***** DATASET
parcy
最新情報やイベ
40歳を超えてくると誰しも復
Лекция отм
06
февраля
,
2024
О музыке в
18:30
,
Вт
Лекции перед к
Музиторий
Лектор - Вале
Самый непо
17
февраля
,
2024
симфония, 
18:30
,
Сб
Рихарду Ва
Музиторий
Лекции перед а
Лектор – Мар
**********
***** DATASET
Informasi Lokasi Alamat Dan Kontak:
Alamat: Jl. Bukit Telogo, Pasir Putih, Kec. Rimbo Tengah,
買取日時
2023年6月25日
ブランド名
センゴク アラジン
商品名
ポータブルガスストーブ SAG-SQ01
**********
EXERCISE:
If a line in the data contains the string "Alamat", copy it.

EXERCISE RESULT:
Informasi Lokasi Alamat Dan Kontak:
Alamat: Jl. Bukit Telogo, Pasir Putih, Kec. Rimbo Tengah,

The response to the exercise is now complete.